Off The Wire
Asked about Bidens, China says doesn't intend intervening in U.S. affairs
BEIJING (Reuters) - The Chinese foreign ministry said on Tuesday that China had no intention of intervening in U.S. domestic affairs when asked about U.S. President Donald Trump’s suggestion that Beijing investigate his Democratic rival Joe Biden and his son.
The Republican president, the subject of an impeachment inquiry in the U.S. Congress for asking Ukraine’s president to investigate the Bidens, last week suggested that Beijing “start an investigation” into the 2020 presidential hopeful and his son Hunter, who had business interests in China.

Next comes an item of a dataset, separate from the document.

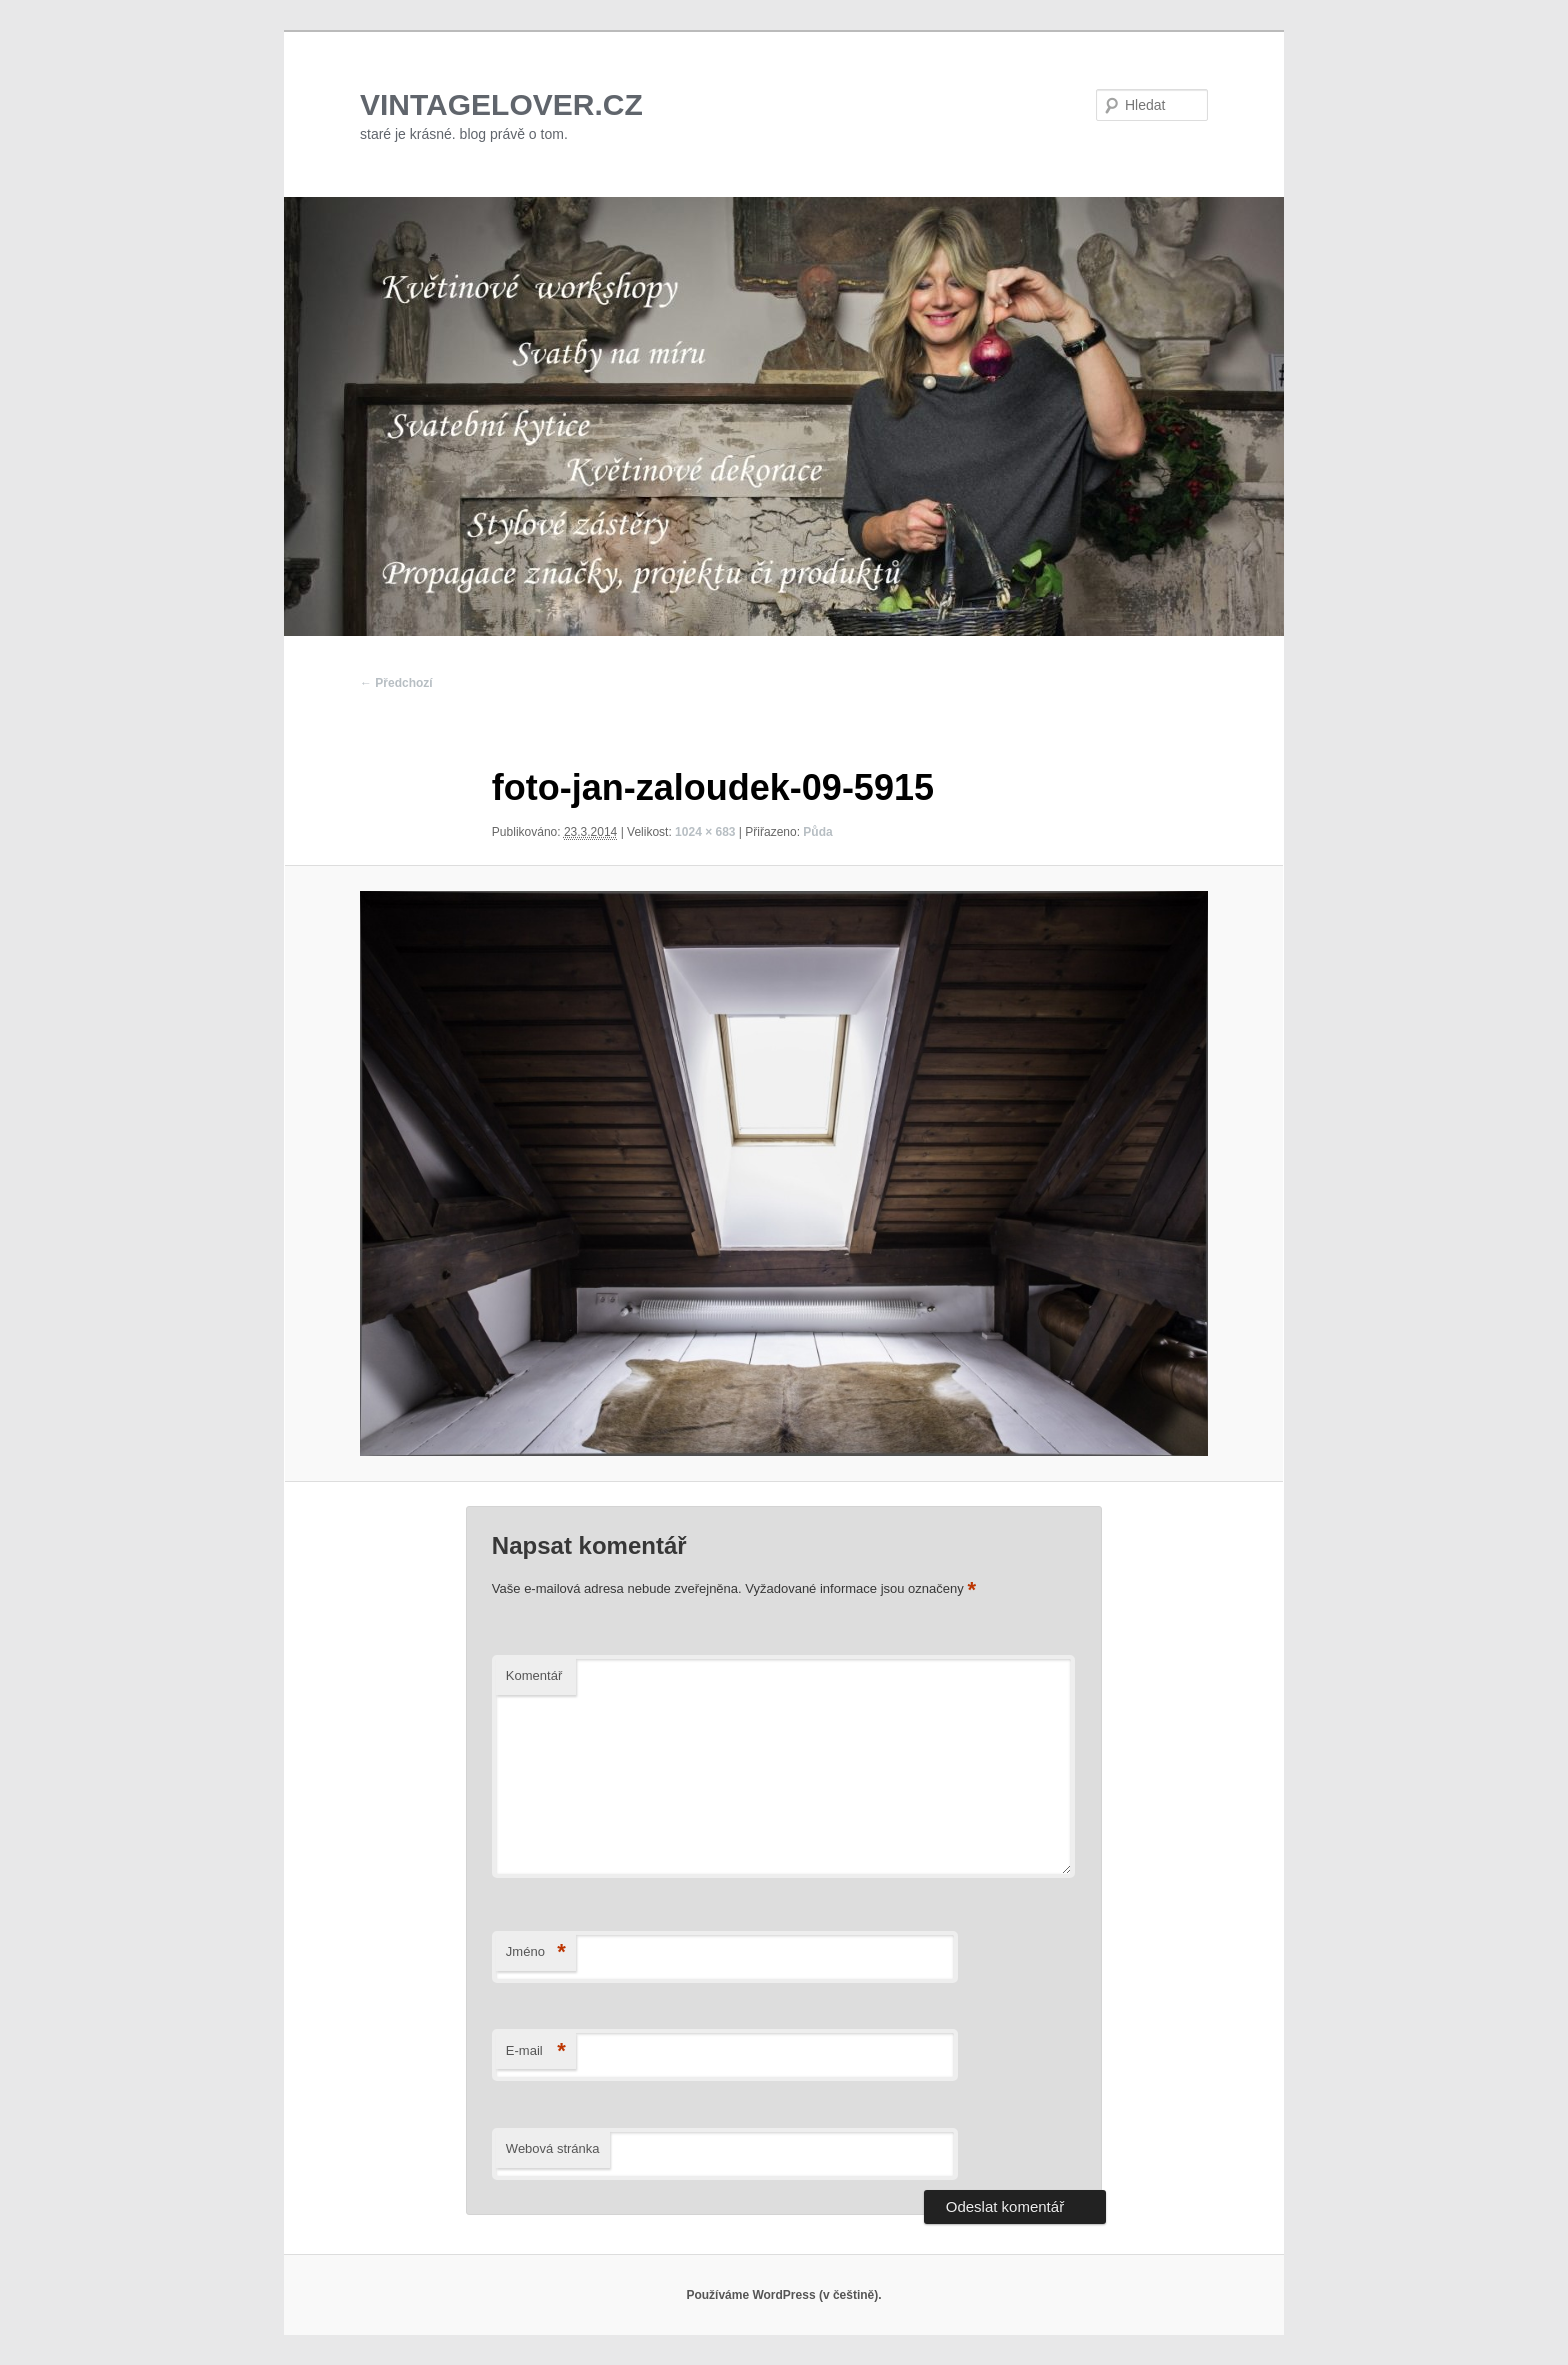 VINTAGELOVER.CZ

Trump has said Biden and his son are “corrupt” but has shown no evidence to back that up.
“China has always pursued non-interference in the internal affairs of other countries,” foreign ministry spokesman Geng Shuang told a regular news briefing.
“We have no intention of intervening in the United States. Our position has remained consistent and clear on this,” Geng said without elaborating.

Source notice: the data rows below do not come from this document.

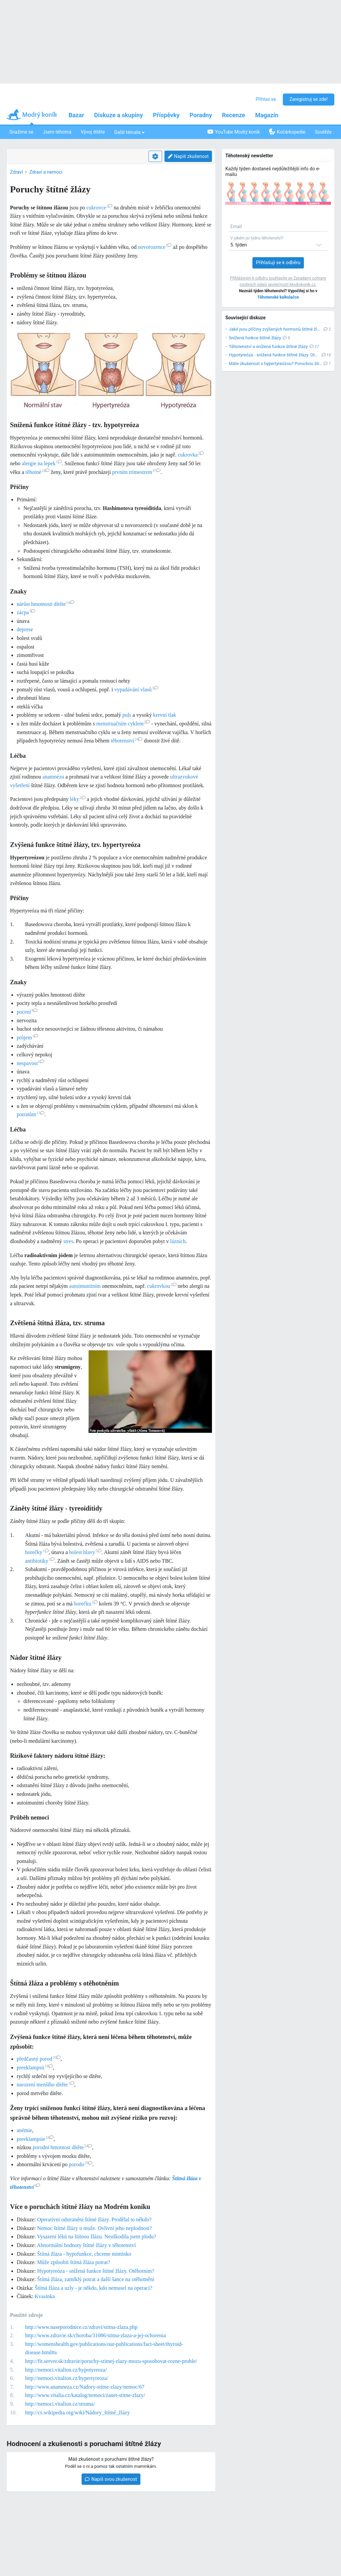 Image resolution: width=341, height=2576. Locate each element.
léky (78, 799)
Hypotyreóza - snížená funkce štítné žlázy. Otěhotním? (95, 2271)
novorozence (155, 247)
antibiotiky (39, 1561)
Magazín (266, 115)
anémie (24, 2130)
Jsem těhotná (57, 132)
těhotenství (126, 740)
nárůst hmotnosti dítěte (45, 604)
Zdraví (16, 172)
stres (68, 1241)
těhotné (37, 472)
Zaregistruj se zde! (309, 99)
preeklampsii (35, 2067)
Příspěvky (166, 115)
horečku (86, 1603)
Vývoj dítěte (93, 132)
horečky (37, 1552)
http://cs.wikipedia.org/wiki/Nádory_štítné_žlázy (77, 2412)
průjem (27, 1037)
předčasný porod (39, 2059)
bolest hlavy (85, 1552)
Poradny (201, 115)
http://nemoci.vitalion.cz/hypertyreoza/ (66, 2378)
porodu (80, 2164)
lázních (178, 1241)
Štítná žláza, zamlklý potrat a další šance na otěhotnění (95, 2279)
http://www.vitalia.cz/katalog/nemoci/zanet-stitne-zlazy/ (85, 2395)
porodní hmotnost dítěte (62, 2147)
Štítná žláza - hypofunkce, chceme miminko (84, 2254)
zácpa (26, 612)
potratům (30, 1114)
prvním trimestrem (136, 472)
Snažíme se (21, 132)
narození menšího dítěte (45, 2084)
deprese (25, 629)
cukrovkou (161, 1286)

Trump’s appeal to China was particularly striking as the two countries are set to hold another round of talks in the United States this week to resolve a bitter trade war.
Questioned about whether he had asked Chinese President Xi Jinping to look into the Bidens, Trump told reporters on Thursday: “I haven’t, but it’s certainly something we can start thinking about.”
Trump’s remarks on China have also stiffened the resolve of Democrats in the House of Representatives to push ahead with an inquiry into whether he should be impeached following revelations by an anonymous whistleblower who said Trump asked Ukraine in July to investigate the Bidens.
Trump froze $400 million in U.S. aid to Ukraine shortly before speaking to Ukrainian President Volodymyr Zelenskiy, prompting accusations from Democrats that he had misused U.S. foreign policy for personal gain.
Trump has described the impeachment probe as “crap”.
Some Republicans have criticized Biden for taking his son on the Air Force Two vice presidential plane in 2013 to China, a trip that came months after Hunter became an unpaid board member of a new investment fund with a Chinese private equity manager.
Hunter Biden has repeatedly denied any wrongdoing.
The younger Biden was also on the board of a Ukrainian gas company at a time when the United States and Europe were trying to woo Ukraine away from next-door-neighbor Russia.